Heinz-Hoek hat Zitate von Autorinnen (mit Kultcharakter) ausgewählt, und zur Satzaussage einen ungegenständlichen Satz-Gegenstand herausgebildet, mit Acrylfarbe auf Packpapierfetzen gemalt und diese wieder auf die braunen Packpapierseiten geklebt - eine Collage, die u.a. Sylvia Plath, Gertrude Stein, Ingeborg Bachmann mit ihren Sätzen oder Gedichten - in steilen, zerbrechlichen Tuschbuchstaben

-in ein neues Zwiegespräch verwickeln.

Wo findet man solche Kunst zum Anfassen und Umblättern und am Sonntagmorgen? In einer feinen, aber kleinen Galerie? Mit schicken Mickis? Mit künstlichen Kennern? Falsch, ätsch. In einem weiblichen Versicherungs- und Finanzkontor mit Licht und Luft und Lust am Interdisziplinären.

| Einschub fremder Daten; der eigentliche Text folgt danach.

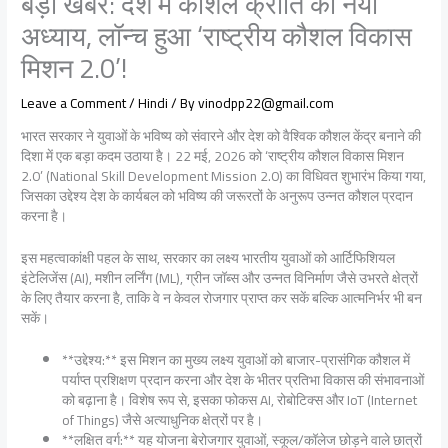
बड़ी खबर: देश में कौशल क्रांति का नया
अध्याय, लॉन्च हुआ ‘राष्ट्रीय कौशल विकास
मिशन 2.0’!
Leave a Comment
/
Hindi
/ By
vinodpp22@gmail.com
भारत सरकार ने युवाओं के भविष्य को संवारने और देश को वैश्विक कौशल केंद्र बनाने की
दिशा में एक बड़ा कदम उठाया है। 22 मई, 2026 को ‘राष्ट्रीय कौशल विकास मिशन
2.0’ (National Skill Development Mission 2.0) का विधिवत शुभारंभ किया गया,
जिसका उद्देश्य देश के कार्यबल को भविष्य की जरूरतों के अनुरूप उन्नत कौशल प्रदान
करना है।
इस महत्वाकांक्षी पहल के साथ, सरकार का लक्ष्य भारतीय युवाओं को आर्टिफिशियल
इंटेलिजेंस (AI), मशीन लर्निंग (ML), ग्रीन जॉब्स और उन्नत विनिर्माण जैसे उभरते क्षेत्रों
के लिए तैयार करना है, ताकि वे न केवल रोजगार प्राप्त कर सकें बल्कि आत्मनिर्भर भी बन
सकें।
**उद्देश्य:** इस मिशन का मुख्य लक्ष्य युवाओं को बाजार-प्रासंगिक कौशल में
पर्याप्त प्रशिक्षण प्रदान करना और देश के भीतर प्रतिभा विकास की संभावनाओं
को बढ़ाना है। विशेष रूप से, इसका फोकस AI, रोबोटिक्स और IoT (Internet
of Things) जैसे अत्याधुनिक क्षेत्रों पर है।
**लक्षित वर्ग:** यह योजना बेरोजगार युवाओं, स्कूल/कॉलेज छोड़ने वाले छात्रों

Bärbel Hartz und Annegret Wulff sind die beiden Bremer Finanzfachfrauen, die diese sonntägliche Matinee veranstaltet haben. Wirklich zwang-los steht ein wirklich interessiertes, freundliches Buntvölkchen zusammen zwischen funktionell ernsthaften Ordnerregalen und tischdeckenverhangenen Schreibtischen mit Getränken und Häppchenplatten und Kind und Hund und die Sonne lacht.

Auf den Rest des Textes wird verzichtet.